This summarizes part of the talk, “Realizing End to End Reproducible Machine Learning on Kubernetes” given by Suneeta Mall at Nearmap at KubeCon 2019.
“Good results are not enough, making them easily reproducible also makes them credible” – Yann LeCun, Facebook AI Research
Broadly speaking machine learning is complex mathetmatics on top of data to find patterns and associate meaning to them.
It is important that the results are unbiased, verifiable, traceable, and reproducible. We could also include ethical.
Why is reproducibility important?
- Helps in understanding, explaining and debugging the results and deductions
- Helps in correctness
- Avoiding the major problems like Amazon’s recruiting tool that showed bias against women and IBM’s cancer detection was deemed “unsafe and incorrect”
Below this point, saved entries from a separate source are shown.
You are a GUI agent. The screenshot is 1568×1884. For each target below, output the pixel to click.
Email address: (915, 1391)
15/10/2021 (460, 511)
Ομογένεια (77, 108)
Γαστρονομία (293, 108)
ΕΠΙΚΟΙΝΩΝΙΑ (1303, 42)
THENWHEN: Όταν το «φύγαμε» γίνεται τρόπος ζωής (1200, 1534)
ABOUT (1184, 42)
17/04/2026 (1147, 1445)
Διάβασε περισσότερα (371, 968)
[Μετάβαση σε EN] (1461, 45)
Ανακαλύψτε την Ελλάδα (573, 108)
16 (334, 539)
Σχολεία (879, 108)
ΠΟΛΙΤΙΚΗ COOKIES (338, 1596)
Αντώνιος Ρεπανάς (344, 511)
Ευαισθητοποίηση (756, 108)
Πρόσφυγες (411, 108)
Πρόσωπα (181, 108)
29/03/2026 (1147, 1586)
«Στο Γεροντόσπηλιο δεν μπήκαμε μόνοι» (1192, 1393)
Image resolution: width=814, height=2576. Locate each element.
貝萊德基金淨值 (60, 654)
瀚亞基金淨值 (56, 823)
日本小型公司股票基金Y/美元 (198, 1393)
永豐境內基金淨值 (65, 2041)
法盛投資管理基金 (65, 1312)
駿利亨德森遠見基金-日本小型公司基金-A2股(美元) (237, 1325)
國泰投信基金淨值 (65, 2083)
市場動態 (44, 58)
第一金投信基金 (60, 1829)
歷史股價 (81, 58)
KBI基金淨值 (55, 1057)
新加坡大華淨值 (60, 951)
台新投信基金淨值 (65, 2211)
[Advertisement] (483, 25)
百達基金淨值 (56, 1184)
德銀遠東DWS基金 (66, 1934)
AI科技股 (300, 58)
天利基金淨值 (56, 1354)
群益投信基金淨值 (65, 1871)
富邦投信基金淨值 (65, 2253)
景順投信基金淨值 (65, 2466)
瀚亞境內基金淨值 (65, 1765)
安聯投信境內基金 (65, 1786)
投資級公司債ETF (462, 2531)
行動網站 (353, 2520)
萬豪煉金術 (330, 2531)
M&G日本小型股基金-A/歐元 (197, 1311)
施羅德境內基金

What are challenges of reproducibility?
- Hardware, like different GPU architectures. Parallelism may even give different results!
- Software
- Randomness
- Data
- Data poisoning (Think Tay, the Microsoft chat bot)
- Over or under represented data
- Concept Drift & continual learning (A car now vs the past vs the future)
How much reproducability do we actually need and how do we do it?
- Reproducible code
- Version Control Everything! Not just the code, but the infrastructure, workflow, and data itself. Some tools that can assist in this Pachyderm (git-like data repository) Kubeflow (ML toolkit)
- Model Robustness (Your model not changing significantly when testing on similar, but independent data sets.)